> _Try it_:
For the listing that follows, give again exactly the lines from the one with "Предыдущая статья" to the one with "активной ссылки на источник.", including both.

> _Material provided_:
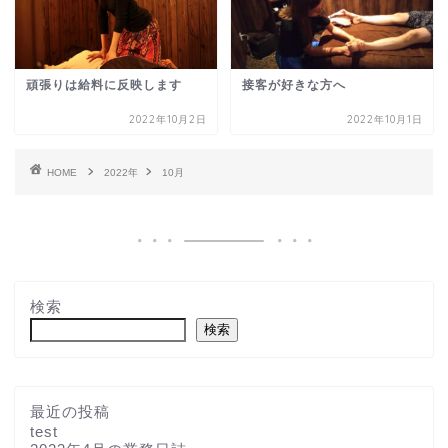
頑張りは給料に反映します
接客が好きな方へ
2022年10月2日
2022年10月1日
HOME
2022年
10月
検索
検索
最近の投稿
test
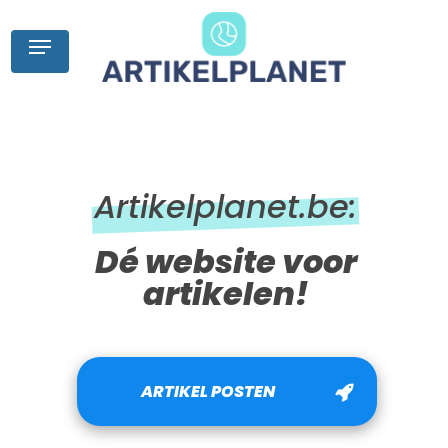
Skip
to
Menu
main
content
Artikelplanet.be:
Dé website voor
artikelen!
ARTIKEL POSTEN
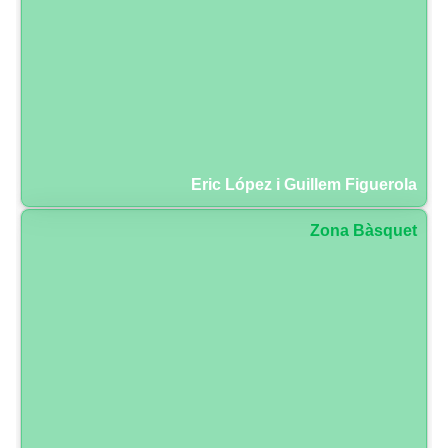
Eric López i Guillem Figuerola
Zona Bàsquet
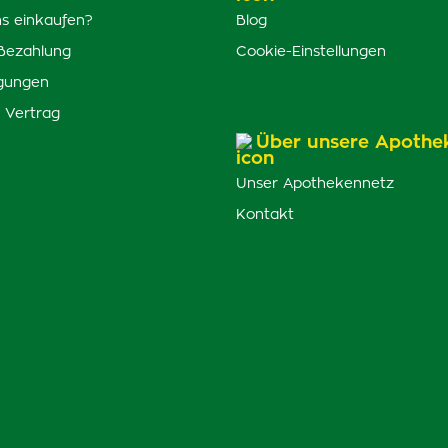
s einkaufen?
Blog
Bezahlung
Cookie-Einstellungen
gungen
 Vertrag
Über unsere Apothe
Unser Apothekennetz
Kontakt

==

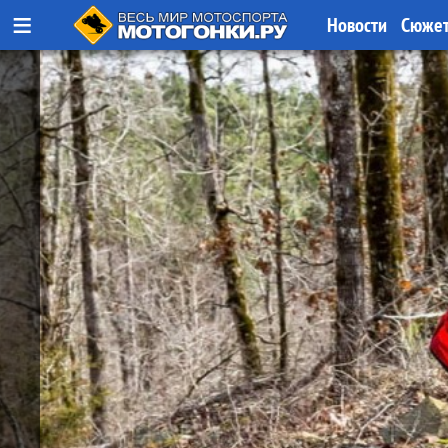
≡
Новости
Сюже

==

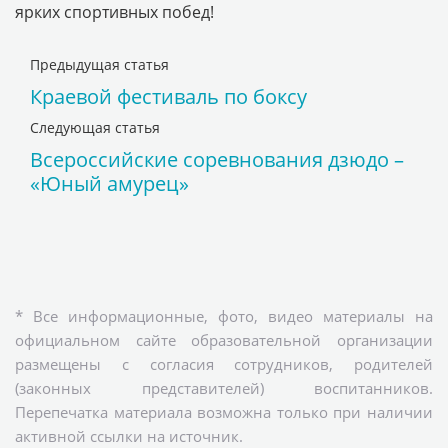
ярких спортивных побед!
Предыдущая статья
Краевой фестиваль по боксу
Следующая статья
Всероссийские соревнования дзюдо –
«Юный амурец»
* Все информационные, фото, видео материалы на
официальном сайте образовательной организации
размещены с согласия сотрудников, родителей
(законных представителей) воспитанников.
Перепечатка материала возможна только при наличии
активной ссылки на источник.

> _Answer section_:
Предыдущая статья
Краевой фестиваль по боксу
Следующая статья
Всероссийские соревнования дзюдо –
«Юный амурец»
* Все информационные, фото, видео материалы на
официальном сайте образовательной организации
размещены с согласия сотрудников, родителей
(законных представителей) воспитанников.
Перепечатка материала возможна только при наличии
активной ссылки на источник.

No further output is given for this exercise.